### [Exercise]
Please report every line from the material that contains the word "future".

### [Study material]
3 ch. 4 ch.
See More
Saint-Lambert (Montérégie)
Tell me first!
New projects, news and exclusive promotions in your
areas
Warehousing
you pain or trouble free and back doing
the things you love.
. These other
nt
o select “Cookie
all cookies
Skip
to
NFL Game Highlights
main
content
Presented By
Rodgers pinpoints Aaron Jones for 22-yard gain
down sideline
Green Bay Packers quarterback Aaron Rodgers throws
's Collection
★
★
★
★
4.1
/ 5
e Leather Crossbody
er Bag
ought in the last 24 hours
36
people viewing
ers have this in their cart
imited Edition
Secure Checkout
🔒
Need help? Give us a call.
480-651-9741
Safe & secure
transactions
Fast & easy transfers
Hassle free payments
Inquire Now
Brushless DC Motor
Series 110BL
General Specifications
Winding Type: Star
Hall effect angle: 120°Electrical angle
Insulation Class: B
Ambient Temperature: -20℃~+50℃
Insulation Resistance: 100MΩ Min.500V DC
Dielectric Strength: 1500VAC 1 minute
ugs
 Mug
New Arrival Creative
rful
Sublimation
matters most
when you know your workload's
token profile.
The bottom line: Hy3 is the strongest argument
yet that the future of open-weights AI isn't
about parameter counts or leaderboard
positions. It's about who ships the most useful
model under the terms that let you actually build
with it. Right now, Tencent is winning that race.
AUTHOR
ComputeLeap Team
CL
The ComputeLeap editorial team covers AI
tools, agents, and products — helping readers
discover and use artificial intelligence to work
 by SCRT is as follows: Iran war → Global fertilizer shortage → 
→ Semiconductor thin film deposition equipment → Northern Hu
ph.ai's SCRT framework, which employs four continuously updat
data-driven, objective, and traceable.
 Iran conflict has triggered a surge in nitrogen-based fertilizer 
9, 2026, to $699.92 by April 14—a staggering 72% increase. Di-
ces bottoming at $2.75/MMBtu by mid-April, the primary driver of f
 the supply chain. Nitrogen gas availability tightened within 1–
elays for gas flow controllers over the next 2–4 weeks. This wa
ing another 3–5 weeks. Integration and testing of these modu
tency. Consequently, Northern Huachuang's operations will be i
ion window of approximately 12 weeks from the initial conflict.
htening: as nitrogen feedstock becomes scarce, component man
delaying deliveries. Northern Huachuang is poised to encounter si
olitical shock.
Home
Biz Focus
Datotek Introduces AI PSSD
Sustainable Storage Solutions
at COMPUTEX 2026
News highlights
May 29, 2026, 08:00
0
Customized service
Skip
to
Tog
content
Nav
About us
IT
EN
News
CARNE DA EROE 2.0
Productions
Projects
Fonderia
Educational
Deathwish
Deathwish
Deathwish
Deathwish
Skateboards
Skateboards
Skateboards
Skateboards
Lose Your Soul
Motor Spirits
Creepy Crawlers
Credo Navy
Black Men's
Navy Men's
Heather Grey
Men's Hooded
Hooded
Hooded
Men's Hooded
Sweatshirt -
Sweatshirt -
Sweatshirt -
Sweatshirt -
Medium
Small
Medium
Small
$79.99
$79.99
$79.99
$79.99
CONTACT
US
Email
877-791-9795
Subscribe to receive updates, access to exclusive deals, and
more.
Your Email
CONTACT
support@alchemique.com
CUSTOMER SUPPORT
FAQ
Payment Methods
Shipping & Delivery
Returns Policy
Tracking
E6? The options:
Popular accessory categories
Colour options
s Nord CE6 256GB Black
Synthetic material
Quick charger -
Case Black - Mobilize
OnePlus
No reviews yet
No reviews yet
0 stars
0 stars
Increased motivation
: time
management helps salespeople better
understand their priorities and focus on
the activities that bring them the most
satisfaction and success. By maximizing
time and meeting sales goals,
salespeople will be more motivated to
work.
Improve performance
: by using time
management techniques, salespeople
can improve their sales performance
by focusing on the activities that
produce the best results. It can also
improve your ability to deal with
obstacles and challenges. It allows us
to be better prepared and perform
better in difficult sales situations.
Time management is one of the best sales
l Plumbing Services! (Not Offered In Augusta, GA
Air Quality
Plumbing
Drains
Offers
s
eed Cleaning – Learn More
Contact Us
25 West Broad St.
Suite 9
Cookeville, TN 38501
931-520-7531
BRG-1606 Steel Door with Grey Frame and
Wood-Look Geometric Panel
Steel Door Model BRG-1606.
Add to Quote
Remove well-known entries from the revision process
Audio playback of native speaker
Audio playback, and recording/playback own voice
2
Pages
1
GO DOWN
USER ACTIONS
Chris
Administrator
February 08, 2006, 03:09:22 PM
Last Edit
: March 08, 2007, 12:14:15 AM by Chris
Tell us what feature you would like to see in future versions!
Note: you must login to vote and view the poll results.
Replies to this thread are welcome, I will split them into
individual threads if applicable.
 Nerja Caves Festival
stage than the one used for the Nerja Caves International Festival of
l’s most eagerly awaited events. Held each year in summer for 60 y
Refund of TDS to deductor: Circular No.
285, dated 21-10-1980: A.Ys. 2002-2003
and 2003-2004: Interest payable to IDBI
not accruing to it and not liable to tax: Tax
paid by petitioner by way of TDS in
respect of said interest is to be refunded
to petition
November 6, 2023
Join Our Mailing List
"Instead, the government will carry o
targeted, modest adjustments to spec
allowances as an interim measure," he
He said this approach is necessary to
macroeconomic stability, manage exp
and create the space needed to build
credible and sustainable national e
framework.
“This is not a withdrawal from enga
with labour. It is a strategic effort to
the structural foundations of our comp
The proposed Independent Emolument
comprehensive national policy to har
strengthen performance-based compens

### [Answer to the problem]
yet that the future of open-weights AI isn't
Tell us what feature you would like to see in future versions!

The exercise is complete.